Anonymous Monk has asked for the wisdom of the Perl Monks concerning the following question:

I've beaten my head against the wall trying to get XML::Parser to chop up my file in the right way. XML::Parser seems to be a good tool for the job since I need to use the Stream mode and it is already installed.

When trying to parse this file
<?xml version="1.0" encoding="UTF-8"?> <web property="perl.com" id="12345" date="2004-07-29"> <level> <page name="dodo bird"/> <page name="camel"/> </level> <content> <file type="text/*" number="123" bytes="654322"/> <file type="image/*" number="23" bytes="7654322"/> </content> <user> <Product> <Name>Product1</Name> <Quantity>1</Quantity> </Product> <Product> <Name>Product2</Name> <Quantity>1</Quantity> </Product> </user> </web>


I'm having issues coercing the structure into a record that I can easily output. For example, I'd like to have a record like $data{ $id }->{level}->{page}->{name} where name contains both "dodo bird" and "camel"

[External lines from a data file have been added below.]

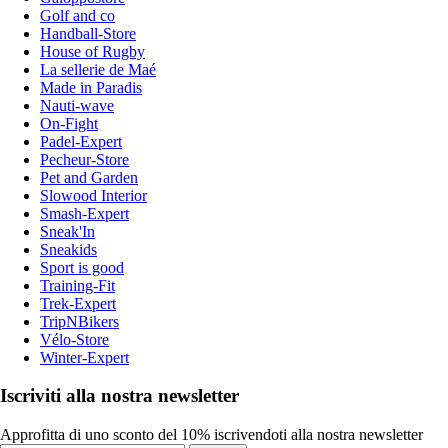
Golf and co
Handball-Store
House of Rugby
La sellerie de Maé
Made in Paradis
Nauti-wave
On-Fight
Padel-Expert
Pecheur-Store
Pet and Garden
Slowood Interior
Smash-Expert
Sneak'In
Sneakids
Sport is good
Training-Fit
Trek-Expert
TripNBikers
Vélo-Store
Winter-Expert
Iscriviti alla nostra newsletter
Approfitta di uno sconto del 10% iscrivendoti alla nostra newsletter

I've read the tutorial here and that method works well when there are not multiple elements with the same name. It doesn't work well with this exampel

You know when you're trying to think of a movie star's name...and you just can't seem to come up with it? Such is my pain. Any advice is appreciated.

Anon Monk

Replies are listed 'Best First'.
Re: XML Parsing Woes
by davorg (Chancellor) on Aug 05, 2004 at 14:24 UTC

    If you're trying to build a data structure, then why not use XML::Parser in Tree mode (or XML::Simple). This will give you a data structure that models the XML document and your problem then becomes converting one Perl data structure into another.

    --
    <http://www.dave.org.uk>

    "The first rule of Perl club is you do not talk about Perl club."
    -- Chip Salzenberg

      I actually gave both of those recommendations a try and then quickly realized that the memory footprint would be far too high. The files I'm going to be parsing are on the order of 500MB.
        Then you probably want XML::Twig, which allows you to trigger on just a part of the tree as needed, while the parsing is happening.

        But I am confused. You say you want a data structure, yet when you've created such a data structure, you get more than you want. You'll need to decide exactly what you want!

        Or maybe you can build the data structure using DBM::Deep, which keeps most of it out on disk instead of in memory.

        -- Randal L. Schwartz, Perl hacker
        Be sure to read my standard disclaimer if this is a reply.